**Data listing:**
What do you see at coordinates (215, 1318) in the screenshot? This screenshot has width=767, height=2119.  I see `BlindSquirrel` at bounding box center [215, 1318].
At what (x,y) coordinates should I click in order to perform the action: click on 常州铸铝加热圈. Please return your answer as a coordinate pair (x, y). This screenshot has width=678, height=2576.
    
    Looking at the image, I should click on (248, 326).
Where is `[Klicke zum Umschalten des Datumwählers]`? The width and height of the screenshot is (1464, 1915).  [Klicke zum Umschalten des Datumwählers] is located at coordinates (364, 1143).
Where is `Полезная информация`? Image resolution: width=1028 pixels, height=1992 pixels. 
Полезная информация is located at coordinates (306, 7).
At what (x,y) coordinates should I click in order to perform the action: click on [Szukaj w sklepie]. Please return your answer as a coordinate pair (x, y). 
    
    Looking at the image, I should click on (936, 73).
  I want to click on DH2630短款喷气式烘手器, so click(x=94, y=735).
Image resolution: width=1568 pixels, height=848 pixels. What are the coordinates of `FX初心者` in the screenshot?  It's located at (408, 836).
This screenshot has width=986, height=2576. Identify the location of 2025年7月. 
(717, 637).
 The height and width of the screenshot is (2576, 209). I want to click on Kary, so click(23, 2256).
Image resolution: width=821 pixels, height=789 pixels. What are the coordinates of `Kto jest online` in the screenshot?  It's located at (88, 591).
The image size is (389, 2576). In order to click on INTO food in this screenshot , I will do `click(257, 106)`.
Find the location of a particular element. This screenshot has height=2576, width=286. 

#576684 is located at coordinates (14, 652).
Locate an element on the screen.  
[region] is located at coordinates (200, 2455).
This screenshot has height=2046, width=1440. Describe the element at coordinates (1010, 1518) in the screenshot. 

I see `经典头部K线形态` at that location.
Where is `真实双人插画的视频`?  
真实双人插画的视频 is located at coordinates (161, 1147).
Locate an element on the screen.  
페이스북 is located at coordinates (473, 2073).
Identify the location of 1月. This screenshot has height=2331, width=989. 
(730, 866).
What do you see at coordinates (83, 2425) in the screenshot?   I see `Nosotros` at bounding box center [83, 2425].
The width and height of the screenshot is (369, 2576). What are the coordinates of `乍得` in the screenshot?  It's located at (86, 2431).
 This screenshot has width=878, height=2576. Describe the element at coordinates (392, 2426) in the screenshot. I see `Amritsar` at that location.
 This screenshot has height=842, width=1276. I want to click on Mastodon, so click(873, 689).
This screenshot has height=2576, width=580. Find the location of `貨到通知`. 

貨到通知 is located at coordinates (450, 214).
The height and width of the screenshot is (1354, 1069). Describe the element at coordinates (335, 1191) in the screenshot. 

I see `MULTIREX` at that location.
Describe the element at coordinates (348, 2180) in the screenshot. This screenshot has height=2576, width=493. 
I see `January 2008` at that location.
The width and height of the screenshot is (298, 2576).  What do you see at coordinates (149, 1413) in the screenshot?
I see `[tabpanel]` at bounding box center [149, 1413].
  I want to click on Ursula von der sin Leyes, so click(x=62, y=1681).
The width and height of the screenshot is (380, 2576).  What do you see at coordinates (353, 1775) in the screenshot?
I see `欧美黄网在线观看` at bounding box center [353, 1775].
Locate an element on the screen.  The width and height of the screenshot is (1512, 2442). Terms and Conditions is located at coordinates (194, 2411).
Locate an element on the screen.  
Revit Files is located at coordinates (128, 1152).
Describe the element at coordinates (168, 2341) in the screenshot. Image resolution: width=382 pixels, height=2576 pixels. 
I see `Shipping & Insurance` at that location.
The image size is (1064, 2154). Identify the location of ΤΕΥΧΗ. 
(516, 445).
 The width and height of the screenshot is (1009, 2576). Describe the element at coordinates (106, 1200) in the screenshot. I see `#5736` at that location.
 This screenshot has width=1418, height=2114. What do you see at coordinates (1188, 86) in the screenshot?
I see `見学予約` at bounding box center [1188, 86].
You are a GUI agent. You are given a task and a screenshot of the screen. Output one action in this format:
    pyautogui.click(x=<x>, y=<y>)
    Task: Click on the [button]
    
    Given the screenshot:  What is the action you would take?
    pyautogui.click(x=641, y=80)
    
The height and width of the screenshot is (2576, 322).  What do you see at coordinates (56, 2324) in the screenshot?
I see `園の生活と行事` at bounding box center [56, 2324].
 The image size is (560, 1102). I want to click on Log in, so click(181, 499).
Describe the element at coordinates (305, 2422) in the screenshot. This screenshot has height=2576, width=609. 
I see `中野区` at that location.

**Your assignment:**
Give back the entire listing exactly as it was written.

**Response box:**
What do you see at coordinates (215, 1318) in the screenshot? This screenshot has width=767, height=2119.  I see `BlindSquirrel` at bounding box center [215, 1318].
At what (x,y) coordinates should I click in order to perform the action: click on 常州铸铝加热圈. Please return your answer as a coordinate pair (x, y). This screenshot has width=678, height=2576.
    
    Looking at the image, I should click on (248, 326).
Where is `[Klicke zum Umschalten des Datumwählers]`? The width and height of the screenshot is (1464, 1915).  [Klicke zum Umschalten des Datumwählers] is located at coordinates (364, 1143).
Where is `Полезная информация`? Image resolution: width=1028 pixels, height=1992 pixels. 
Полезная информация is located at coordinates (306, 7).
At what (x,y) coordinates should I click in order to perform the action: click on [Szukaj w sklepie]. Please return your answer as a coordinate pair (x, y). 
    
    Looking at the image, I should click on (936, 73).
  I want to click on DH2630短款喷气式烘手器, so click(x=94, y=735).
Image resolution: width=1568 pixels, height=848 pixels. What are the coordinates of `FX初心者` in the screenshot?  It's located at (408, 836).
This screenshot has width=986, height=2576. Identify the location of 2025年7月. 
(717, 637).
 The height and width of the screenshot is (2576, 209). I want to click on Kary, so click(23, 2256).
Image resolution: width=821 pixels, height=789 pixels. What are the coordinates of `Kto jest online` in the screenshot?  It's located at (88, 591).
The image size is (389, 2576). In order to click on INTO food in this screenshot , I will do `click(257, 106)`.
Find the location of a particular element. This screenshot has height=2576, width=286. 

#576684 is located at coordinates (14, 652).
Locate an element on the screen.  
[region] is located at coordinates (200, 2455).
This screenshot has height=2046, width=1440. Describe the element at coordinates (1010, 1518) in the screenshot. 

I see `经典头部K线形态` at that location.
Where is `真实双人插画的视频`?  
真实双人插画的视频 is located at coordinates (161, 1147).
Locate an element on the screen.  
페이스북 is located at coordinates (473, 2073).
Identify the location of 1月. This screenshot has height=2331, width=989. 
(730, 866).
What do you see at coordinates (83, 2425) in the screenshot?   I see `Nosotros` at bounding box center [83, 2425].
The width and height of the screenshot is (369, 2576). What are the coordinates of `乍得` in the screenshot?  It's located at (86, 2431).
 This screenshot has width=878, height=2576. Describe the element at coordinates (392, 2426) in the screenshot. I see `Amritsar` at that location.
 This screenshot has height=842, width=1276. I want to click on Mastodon, so click(873, 689).
This screenshot has height=2576, width=580. Find the location of `貨到通知`. 

貨到通知 is located at coordinates (450, 214).
The height and width of the screenshot is (1354, 1069). Describe the element at coordinates (335, 1191) in the screenshot. 

I see `MULTIREX` at that location.
Describe the element at coordinates (348, 2180) in the screenshot. This screenshot has height=2576, width=493. 
I see `January 2008` at that location.
The width and height of the screenshot is (298, 2576).  What do you see at coordinates (149, 1413) in the screenshot?
I see `[tabpanel]` at bounding box center [149, 1413].
  I want to click on Ursula von der sin Leyes, so click(x=62, y=1681).
The width and height of the screenshot is (380, 2576).  What do you see at coordinates (353, 1775) in the screenshot?
I see `欧美黄网在线观看` at bounding box center [353, 1775].
Locate an element on the screen.  The width and height of the screenshot is (1512, 2442). Terms and Conditions is located at coordinates (194, 2411).
Locate an element on the screen.  
Revit Files is located at coordinates (128, 1152).
Describe the element at coordinates (168, 2341) in the screenshot. Image resolution: width=382 pixels, height=2576 pixels. 
I see `Shipping & Insurance` at that location.
The image size is (1064, 2154). Identify the location of ΤΕΥΧΗ. 
(516, 445).
 The width and height of the screenshot is (1009, 2576). Describe the element at coordinates (106, 1200) in the screenshot. I see `#5736` at that location.
 This screenshot has width=1418, height=2114. What do you see at coordinates (1188, 86) in the screenshot?
I see `見学予約` at bounding box center [1188, 86].
You are a GUI agent. You are given a task and a screenshot of the screen. Output one action in this format:
    pyautogui.click(x=<x>, y=<y>)
    Task: Click on the [button]
    
    Given the screenshot:  What is the action you would take?
    pyautogui.click(x=641, y=80)
    
The height and width of the screenshot is (2576, 322).  What do you see at coordinates (56, 2324) in the screenshot?
I see `園の生活と行事` at bounding box center [56, 2324].
 The image size is (560, 1102). I want to click on Log in, so click(181, 499).
Describe the element at coordinates (305, 2422) in the screenshot. This screenshot has height=2576, width=609. 
I see `中野区` at that location.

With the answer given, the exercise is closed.